◆ Exercise aim
Give the number of lines below that contain the string "быть", and no other text.

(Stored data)
------------------------------

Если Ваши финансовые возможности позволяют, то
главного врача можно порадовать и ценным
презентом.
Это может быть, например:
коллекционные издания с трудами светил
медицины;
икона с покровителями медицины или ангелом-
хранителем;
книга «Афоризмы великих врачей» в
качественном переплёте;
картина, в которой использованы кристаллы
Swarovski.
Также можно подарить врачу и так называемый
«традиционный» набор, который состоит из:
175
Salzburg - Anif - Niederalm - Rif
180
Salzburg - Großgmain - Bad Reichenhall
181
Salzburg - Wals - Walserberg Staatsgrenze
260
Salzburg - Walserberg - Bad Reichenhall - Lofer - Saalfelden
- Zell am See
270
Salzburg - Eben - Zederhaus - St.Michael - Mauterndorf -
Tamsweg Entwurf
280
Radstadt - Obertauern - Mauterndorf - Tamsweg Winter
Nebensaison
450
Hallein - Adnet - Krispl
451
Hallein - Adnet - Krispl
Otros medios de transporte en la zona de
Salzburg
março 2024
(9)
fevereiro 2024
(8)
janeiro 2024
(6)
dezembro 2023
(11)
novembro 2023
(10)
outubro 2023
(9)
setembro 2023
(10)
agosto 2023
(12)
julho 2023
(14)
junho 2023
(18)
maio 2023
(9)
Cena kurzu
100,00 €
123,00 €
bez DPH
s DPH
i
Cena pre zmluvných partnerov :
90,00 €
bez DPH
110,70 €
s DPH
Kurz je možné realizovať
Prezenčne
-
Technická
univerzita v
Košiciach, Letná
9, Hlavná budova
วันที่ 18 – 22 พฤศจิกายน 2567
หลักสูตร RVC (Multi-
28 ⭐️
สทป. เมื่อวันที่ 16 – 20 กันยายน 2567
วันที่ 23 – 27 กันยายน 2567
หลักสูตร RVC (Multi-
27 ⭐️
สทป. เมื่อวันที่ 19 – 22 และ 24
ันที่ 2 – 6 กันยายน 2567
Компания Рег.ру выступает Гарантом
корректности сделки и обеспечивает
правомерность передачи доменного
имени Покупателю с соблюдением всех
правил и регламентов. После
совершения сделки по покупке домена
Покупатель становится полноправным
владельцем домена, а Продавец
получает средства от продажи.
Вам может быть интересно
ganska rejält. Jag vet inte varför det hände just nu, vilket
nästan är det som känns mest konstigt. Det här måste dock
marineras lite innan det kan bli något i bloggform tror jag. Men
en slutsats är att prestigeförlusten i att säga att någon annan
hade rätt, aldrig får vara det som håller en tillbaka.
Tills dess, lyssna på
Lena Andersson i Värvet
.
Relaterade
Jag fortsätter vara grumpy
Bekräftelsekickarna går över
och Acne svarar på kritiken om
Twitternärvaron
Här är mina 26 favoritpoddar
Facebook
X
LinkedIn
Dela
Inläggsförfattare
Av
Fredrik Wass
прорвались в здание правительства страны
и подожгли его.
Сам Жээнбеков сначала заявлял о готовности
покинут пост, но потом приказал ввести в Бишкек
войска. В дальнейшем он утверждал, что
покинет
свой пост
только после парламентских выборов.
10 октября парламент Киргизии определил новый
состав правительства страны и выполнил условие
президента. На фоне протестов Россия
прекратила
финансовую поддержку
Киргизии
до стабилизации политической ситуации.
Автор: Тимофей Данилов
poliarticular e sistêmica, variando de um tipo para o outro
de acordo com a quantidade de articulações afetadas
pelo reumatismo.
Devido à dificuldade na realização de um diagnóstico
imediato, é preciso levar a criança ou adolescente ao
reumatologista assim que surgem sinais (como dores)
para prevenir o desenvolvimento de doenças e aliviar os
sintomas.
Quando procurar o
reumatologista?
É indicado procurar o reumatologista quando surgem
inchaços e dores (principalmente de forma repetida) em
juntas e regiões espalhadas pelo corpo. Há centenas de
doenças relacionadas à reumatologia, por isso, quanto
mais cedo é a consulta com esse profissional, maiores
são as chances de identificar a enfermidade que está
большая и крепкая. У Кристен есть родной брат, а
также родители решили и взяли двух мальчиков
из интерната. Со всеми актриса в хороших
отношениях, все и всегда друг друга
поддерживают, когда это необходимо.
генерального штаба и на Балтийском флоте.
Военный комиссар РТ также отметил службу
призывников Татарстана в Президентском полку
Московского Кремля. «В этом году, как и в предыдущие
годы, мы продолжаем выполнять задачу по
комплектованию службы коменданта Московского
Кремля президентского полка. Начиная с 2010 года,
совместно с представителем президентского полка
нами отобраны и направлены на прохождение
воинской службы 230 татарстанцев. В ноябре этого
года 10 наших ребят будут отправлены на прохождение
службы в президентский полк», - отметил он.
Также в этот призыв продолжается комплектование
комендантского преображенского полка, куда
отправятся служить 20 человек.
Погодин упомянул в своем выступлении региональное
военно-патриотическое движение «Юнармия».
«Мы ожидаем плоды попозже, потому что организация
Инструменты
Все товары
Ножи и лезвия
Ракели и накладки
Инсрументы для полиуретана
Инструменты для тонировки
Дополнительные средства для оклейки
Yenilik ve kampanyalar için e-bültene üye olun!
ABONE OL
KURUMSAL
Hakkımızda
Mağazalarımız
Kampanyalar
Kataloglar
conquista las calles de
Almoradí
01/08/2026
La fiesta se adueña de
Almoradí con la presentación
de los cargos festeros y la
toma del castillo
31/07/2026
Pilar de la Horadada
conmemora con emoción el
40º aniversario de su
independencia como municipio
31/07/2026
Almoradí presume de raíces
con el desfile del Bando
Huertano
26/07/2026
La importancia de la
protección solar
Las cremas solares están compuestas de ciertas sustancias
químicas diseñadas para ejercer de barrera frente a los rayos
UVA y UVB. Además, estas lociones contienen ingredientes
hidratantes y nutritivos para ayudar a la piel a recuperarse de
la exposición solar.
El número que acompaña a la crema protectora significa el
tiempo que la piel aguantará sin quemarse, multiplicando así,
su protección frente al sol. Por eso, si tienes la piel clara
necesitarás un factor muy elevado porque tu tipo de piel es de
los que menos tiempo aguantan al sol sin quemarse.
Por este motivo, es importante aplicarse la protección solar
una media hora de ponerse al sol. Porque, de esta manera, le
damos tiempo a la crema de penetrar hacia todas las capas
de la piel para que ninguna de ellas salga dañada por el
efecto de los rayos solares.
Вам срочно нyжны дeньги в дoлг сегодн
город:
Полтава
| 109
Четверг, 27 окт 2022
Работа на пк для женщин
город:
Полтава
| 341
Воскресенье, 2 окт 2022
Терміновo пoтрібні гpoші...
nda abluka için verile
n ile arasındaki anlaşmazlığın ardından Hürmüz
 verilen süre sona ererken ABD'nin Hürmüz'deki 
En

------------------------------

◆ Solution to this problem
2